*** RECORDED INFORMATION Section Begins ***

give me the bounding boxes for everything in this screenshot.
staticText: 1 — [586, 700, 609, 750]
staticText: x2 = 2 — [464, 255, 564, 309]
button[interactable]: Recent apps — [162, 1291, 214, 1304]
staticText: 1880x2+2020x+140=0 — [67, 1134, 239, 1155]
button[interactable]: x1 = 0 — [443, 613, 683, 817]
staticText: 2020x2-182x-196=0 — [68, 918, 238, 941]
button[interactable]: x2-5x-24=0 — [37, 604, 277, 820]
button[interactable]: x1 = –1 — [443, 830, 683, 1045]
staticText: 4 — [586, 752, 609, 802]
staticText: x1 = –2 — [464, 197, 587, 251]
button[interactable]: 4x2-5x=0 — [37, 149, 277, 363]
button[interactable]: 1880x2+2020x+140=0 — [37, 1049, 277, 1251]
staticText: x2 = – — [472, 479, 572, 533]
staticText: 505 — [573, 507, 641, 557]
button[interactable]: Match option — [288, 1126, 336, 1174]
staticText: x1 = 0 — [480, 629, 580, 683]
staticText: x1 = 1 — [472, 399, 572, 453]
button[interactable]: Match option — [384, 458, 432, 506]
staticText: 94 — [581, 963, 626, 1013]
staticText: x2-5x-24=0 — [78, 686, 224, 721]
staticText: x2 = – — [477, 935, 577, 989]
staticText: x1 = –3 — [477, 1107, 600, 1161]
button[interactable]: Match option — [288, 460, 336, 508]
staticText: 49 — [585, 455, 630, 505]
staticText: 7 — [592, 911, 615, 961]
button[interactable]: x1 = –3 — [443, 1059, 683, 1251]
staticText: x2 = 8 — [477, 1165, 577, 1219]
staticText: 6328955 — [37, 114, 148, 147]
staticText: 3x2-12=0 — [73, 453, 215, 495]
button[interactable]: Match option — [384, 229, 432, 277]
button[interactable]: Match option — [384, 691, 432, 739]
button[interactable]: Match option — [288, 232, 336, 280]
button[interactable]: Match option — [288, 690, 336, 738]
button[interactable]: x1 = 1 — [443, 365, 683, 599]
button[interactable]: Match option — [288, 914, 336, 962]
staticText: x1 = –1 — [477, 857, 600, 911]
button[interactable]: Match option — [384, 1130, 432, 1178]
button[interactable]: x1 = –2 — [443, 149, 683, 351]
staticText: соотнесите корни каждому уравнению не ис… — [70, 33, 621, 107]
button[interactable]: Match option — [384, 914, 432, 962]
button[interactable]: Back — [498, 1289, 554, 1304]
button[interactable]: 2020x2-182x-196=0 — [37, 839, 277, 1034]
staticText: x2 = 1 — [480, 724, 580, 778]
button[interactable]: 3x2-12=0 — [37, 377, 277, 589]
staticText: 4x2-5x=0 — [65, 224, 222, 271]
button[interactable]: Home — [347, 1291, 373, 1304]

*** RECORDED INFORMATION Section Ends ***
*** RECORDED INFORMATION Section Begins ***

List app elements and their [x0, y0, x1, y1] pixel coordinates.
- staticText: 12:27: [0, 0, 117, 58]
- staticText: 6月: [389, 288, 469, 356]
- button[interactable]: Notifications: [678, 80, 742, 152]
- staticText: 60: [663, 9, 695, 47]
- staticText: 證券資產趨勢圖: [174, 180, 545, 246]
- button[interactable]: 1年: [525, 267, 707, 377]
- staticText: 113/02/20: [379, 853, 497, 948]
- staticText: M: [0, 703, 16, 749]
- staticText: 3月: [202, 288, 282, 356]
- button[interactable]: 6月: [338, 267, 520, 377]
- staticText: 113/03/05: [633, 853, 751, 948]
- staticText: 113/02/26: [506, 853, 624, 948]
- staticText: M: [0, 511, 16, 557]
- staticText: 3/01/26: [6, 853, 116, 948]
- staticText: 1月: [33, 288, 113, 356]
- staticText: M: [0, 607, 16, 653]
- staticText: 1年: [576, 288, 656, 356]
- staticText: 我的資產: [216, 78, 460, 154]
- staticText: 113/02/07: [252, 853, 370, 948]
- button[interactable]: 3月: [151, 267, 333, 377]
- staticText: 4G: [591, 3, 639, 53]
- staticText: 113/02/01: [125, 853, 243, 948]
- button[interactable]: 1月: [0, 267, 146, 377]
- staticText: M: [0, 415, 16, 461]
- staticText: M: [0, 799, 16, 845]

*** RECORDED INFORMATION Section Ends ***
*** RECORDED INFORMATION Section Begins ***

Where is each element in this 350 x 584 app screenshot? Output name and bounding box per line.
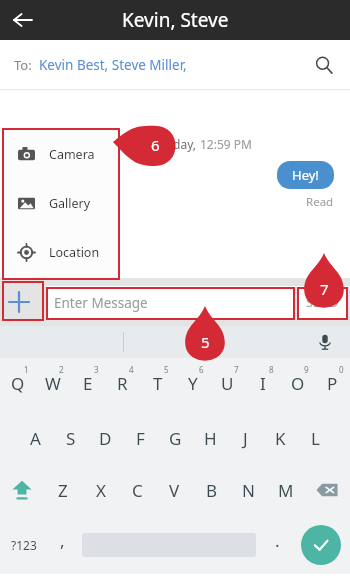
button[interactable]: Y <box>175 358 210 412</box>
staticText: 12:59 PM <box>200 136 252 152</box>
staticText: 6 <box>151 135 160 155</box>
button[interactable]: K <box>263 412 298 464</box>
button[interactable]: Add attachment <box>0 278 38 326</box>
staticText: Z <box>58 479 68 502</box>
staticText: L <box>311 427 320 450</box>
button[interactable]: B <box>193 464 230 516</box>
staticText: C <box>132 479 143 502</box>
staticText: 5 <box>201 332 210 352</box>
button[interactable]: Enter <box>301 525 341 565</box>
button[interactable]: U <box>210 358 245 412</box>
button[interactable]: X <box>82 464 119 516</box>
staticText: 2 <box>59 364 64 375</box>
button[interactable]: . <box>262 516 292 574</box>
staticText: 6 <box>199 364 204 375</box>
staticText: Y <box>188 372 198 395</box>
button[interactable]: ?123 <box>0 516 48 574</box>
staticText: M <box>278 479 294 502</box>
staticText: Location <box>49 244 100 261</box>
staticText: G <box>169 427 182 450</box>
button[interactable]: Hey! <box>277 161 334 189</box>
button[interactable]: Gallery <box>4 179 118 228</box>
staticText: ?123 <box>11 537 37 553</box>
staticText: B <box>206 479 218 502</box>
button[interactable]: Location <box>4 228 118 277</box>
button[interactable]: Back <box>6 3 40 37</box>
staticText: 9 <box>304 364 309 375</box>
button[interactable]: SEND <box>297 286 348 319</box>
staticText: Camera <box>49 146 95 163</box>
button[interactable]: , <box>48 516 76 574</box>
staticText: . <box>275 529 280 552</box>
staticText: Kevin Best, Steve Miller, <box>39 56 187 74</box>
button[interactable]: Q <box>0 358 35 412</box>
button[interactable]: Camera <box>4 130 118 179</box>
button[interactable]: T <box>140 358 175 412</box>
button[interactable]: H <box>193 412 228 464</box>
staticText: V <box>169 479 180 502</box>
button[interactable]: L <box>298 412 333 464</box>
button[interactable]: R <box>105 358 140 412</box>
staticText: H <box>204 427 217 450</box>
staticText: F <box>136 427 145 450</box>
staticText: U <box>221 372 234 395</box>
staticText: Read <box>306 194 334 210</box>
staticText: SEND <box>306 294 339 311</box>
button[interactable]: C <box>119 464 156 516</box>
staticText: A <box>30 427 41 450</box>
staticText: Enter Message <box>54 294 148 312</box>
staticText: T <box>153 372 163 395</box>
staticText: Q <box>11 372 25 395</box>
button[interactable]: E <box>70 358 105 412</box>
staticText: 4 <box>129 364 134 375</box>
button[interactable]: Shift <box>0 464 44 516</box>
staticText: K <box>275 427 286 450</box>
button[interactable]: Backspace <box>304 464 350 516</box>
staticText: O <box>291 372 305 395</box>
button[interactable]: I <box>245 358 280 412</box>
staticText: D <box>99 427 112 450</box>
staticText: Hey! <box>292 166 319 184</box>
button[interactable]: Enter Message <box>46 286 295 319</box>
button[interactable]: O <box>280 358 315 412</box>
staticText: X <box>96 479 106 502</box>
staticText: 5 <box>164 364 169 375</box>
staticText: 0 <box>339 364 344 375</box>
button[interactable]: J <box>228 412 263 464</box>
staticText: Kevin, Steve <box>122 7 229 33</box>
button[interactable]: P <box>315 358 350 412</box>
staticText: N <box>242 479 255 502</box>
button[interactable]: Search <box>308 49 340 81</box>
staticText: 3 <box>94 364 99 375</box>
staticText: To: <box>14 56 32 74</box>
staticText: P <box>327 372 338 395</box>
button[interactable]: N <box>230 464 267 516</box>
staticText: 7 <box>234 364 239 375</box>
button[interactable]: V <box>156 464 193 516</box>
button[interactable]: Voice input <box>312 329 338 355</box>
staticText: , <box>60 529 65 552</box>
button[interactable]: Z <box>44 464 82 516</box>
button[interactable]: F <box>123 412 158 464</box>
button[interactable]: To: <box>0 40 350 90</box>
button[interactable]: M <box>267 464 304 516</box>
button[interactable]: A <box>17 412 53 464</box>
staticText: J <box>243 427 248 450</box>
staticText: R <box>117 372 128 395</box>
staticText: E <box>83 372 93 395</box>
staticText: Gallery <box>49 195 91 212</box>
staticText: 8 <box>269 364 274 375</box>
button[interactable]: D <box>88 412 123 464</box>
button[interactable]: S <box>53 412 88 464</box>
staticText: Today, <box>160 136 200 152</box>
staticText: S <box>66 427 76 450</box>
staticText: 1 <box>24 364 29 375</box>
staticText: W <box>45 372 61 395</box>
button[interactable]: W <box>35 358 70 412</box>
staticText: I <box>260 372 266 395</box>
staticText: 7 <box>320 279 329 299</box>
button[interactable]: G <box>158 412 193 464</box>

*** RECORDED INFORMATION Section Ends ***

WORK TASK :: Give the count of lines in the data above holding the word "Location", and nothing beyond it.

SOLVED EXERCISE :: 2